Figure 7. PPS immunization in the context of PD-1 deficiency or blockade significantly increases survival against lethal respiratory S. pneumoniae infection and is dependent on B cell-intrinsic PD-1 expression.

A–C) Purified PPS3-immunized WT, PD-1^−/−, B7-H1^−/−, and B7-DC^−/− mice were challenged with a lethal i.n. dose (1 × 10⁷ CFU) of WU2 28 days following immunization. A–B) Survival analysis shows a significant difference between PD-1^−/− and WT mice (p=0.05; Fisher’s Exact test). B–C) Total lung (B and C) and blood (per mL; B only) CFU 8 days post challenge. Asterisks (*) indicate significant differences in CFU between WT and PD-1^−/− mice (p ≤0.05, *; p ≤ 0.01, **; Student’s t test). D) Survival in Prevnar-13-immunized WT and PD-1^−/− mice challenged i.n. with 10⁷ CFU WU2 28 days following immunization.

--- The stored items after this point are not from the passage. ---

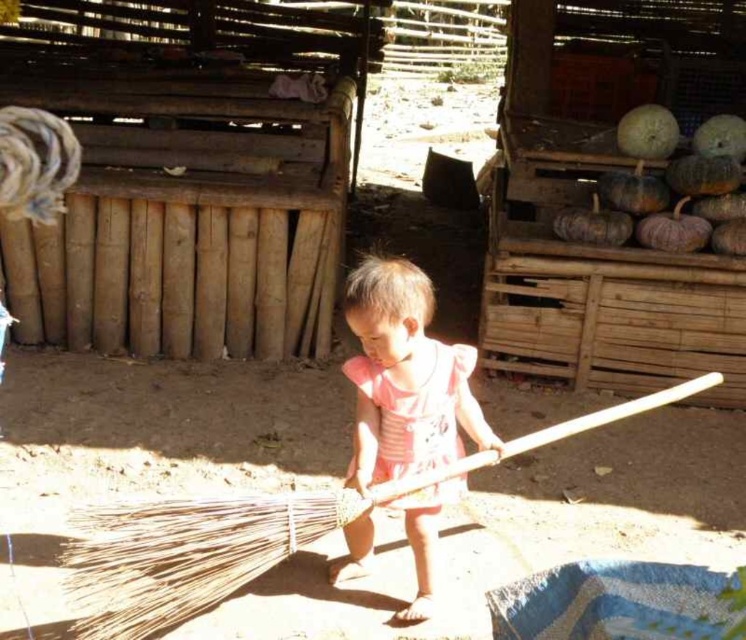 You are a photographer trying to capture the child holding the bamboo broom at center and the pink fabric dress at center. Which object should you focus on first if you want to ensure both are in focus without adjusting the camera settings?

The bamboo broom at center is below the pink fabric dress at center, so focusing on the pink fabric dress at center first would ensure both are in focus since it is closer to the camera.

The child is holding the bamboo broom at center and wearing the pink fabric dress at center. Which item is located to the left of the other?

The bamboo broom at center is positioned on the right side of pink fabric dress at center, so the pink fabric dress at center is to the left of the bamboo broom at center. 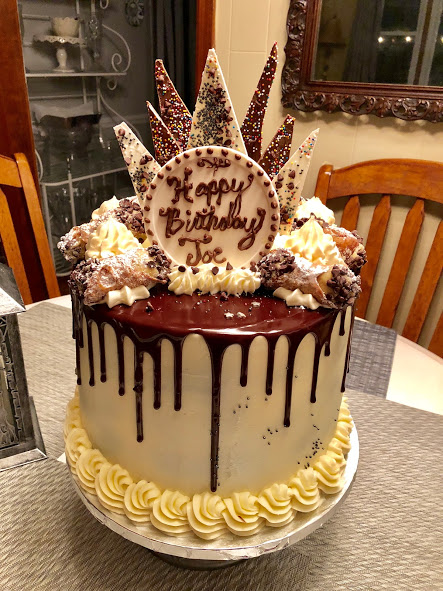 In order to click on brown wooden places to sit in this screenshot , I will do `click(407, 178)`, `click(5, 172)`. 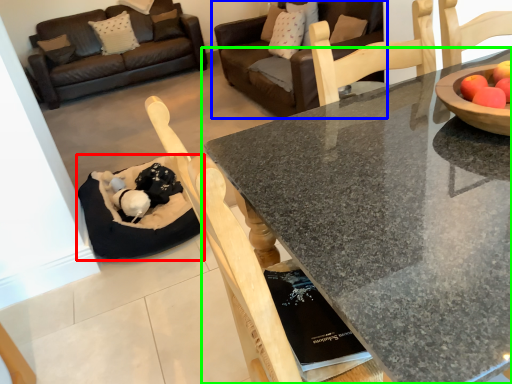 Question: Estimate the real-world distances between objects in this image. Which object is closer to cat bed (highlighted by a red box), studio couch (highlighted by a blue box) or coffee table (highlighted by a green box)?

Choices:
 (A) studio couch
 (B) coffee table

Answer: (B) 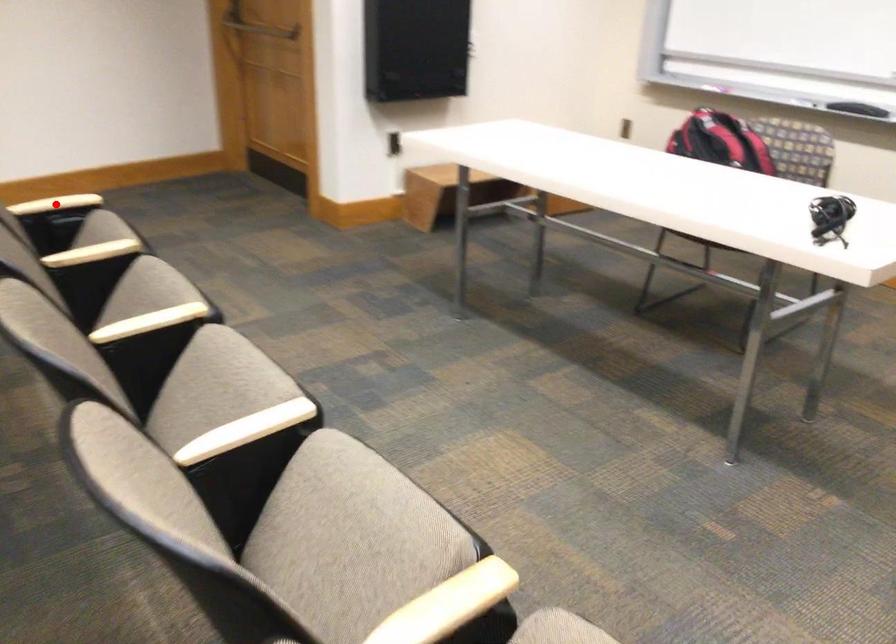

E) Survival in WT mice given PD-1 blocking or control mAbs at the time of purified PPS3 immunization (as described in Fig. 6 legend) and challenged i.n. with 1 × 10⁷ CFU WU2 28 days following immunization (n=8–9 mice/group). Survival curves were significantly different as determined by Log-rank analysis (p=0.03). F–G) Reconstitution of μMT mice with B cells from PD-1^−/− mice yields significantly increased PPS-specific IgG responses and significantly increases protection against infection. Control μMT mice (n=10), and μMT mice reconstituted with 2 × 10⁷ wild type (n=11) or PD-1^−/− (n=6) spleen B cells, were immunized on d1 as in Figure 4. F) PPV23-specific IgM and IgG reciprocal endpoint dilution titers were determined for d7 sera and were defined as the dilution yielding an OD_405nm value 3-fold higher than values for non-reconstituted μMT mice. (*p=0.04, unpaired Student’s t test). G) Mice were infected i.p. with 200 CFU WU2 on d8, with differences in overall survival assessed by Fisher’s Exact test.